On Collins Beach, most of the dinghies normally tied alongside the dock were gone. The ones remaining had been carried up to the back of the beach and made fast to the fence there. With luck, the tides wouldn't get that high. Frank Goulart was hauling his ten-footer to his truck, so I gave him a hand loading it. He wiped his brow.

“You're getting old, Frank,” I said. “Come a storm warning, you're usually the first one out of here, not the last.”

“Yeah. Gettin' slow, I guess.”

“You see anybody go aboard the
Invictus
?”

“Yeah. In that Whaler. Guy was sober, but the girl looked drunk. Couldn't even stand up. Wouldn't want a drunk woman on a boat of mine. Not with this blow coming. Damned fools, if you ask me.”

But I was already turning away and heading for my truck.

— 27 —

If Lisa Goldman said that no one was in Alberto's house, then no one was in Alberto's house. But she hadn't said anything about the
Invictus
. Maybe because she didn't know the boat was there. After all, the dock was below the bluff and maybe out of sight of the house, and the last thing Lisa had heard about the boat was that she was on a mooring in Edgartown. Or maybe she'd gotten there after Lisa had searched the house. Or maybe the boat wasn't there at all. If she wasn't, where was she?

Through the rising wind and falling darkness, I drove along Barnes Road till I came to Alberto's driveway, where, as Lisa had said there would be, I saw a parked car with a police officer in it. Leaves and a few small branches were beginning to blow from the trees as I stopped, rolled down my window, and said, above the sound of the wind, “I'm J. W. Jackson. Is Alberto at home?”

“I know who you are,” she said. “I've seen you in the station. No, Alberto's back at his office. Nobody's here.”

A car was parked beside the house, at the head of the road leading down to the dock. I pointed at it.

“That's his wife's car,” she said. “But she's with him at the office. I'm telling you that there's nobody in the house.”

“I think I'll go knock on the door.”

“No.

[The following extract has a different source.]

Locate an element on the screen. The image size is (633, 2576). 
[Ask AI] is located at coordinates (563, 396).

It's probably better if you don't. The place isn't actually a crime scene, but it'll be better for everyone if you don't go down there. You should leave this business to the police.”

“Are you going to arrest me if I go down there?”

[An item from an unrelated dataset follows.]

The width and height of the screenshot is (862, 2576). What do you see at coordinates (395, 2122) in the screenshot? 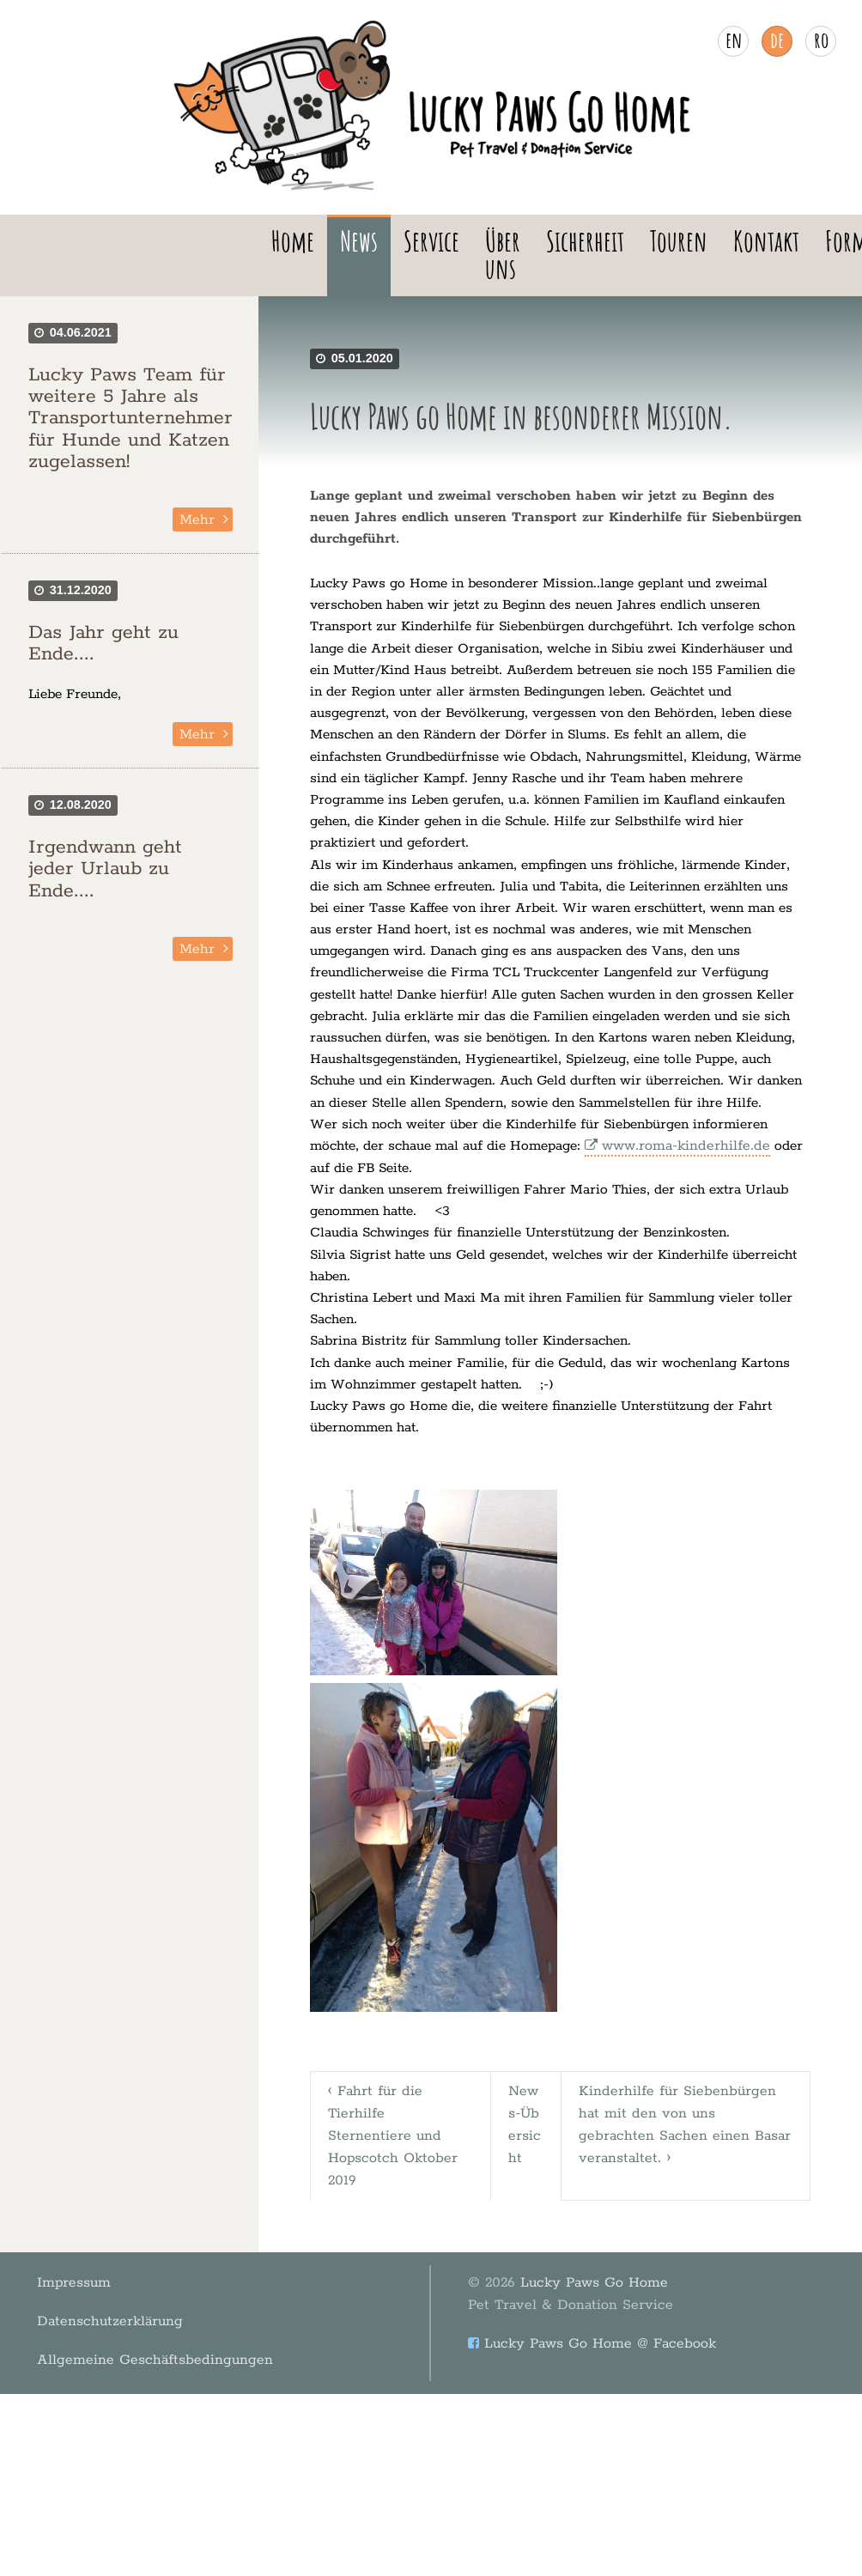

“Look, I know you want to help, but you'll really be helping if you just go home and stay there until this is over.”

“Do you know if the
Invictus
is down at the dock?” As I spoke, I heard a low rumble. It sounded like distant, rolling thunder, and it came from beyond Alberto's house.

“The
Invictus
. That's Alberto's boat, isn't it? Well, as far as I know, the
Invictus
is in Edgartown.”

The wind sang through the trees, and the thunder rolled. I raised my voice. “She's not down there anymore. Alexandro took her out today and he had Ivy Holiday with him.”

“What!” She reached for her radio. “I'd better report that! Stay right there.”

But in that moment I knew what the thunder was.

“You hear those engines?” I shouted. “That's the
Invictus
! She's headed out of here!”

I slammed the Land Cruiser into gear and spun gravel as I sped down the driveway. Sylvia Vegas's car blocked the road that led down to the boathouse and dock, so I skidded to a stop beside the house, jumped out of the truck, and ran, limping, past the car and down the road.

The
Invictus
was moving away from the pier, with a giant figure at the controls on the flying bridge. I ran out on the dock as the boat cleared the last piling and made a wild leap just as Alexandro pushed his throttles forward and the rumble of the engines became a roar.